[Task directions]: Match the string "Teeter" against each line below, and copy every line that matches.

[Material shown]:

▬▬▬▬▬▬

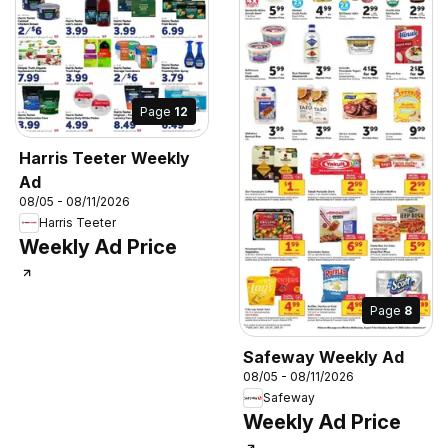
Page
12
Harris Teeter Weekly
Ad
08/05 - 08/11/2026
Harris Teeter
Weekly Ad Price
Page
8
Safeway Weekly Ad
08/05 - 08/11/2026
Safeway
Weekly Ad Price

▬▬▬▬▬▬

[The completed task]:
Harris Teeter Weekly
Harris Teeter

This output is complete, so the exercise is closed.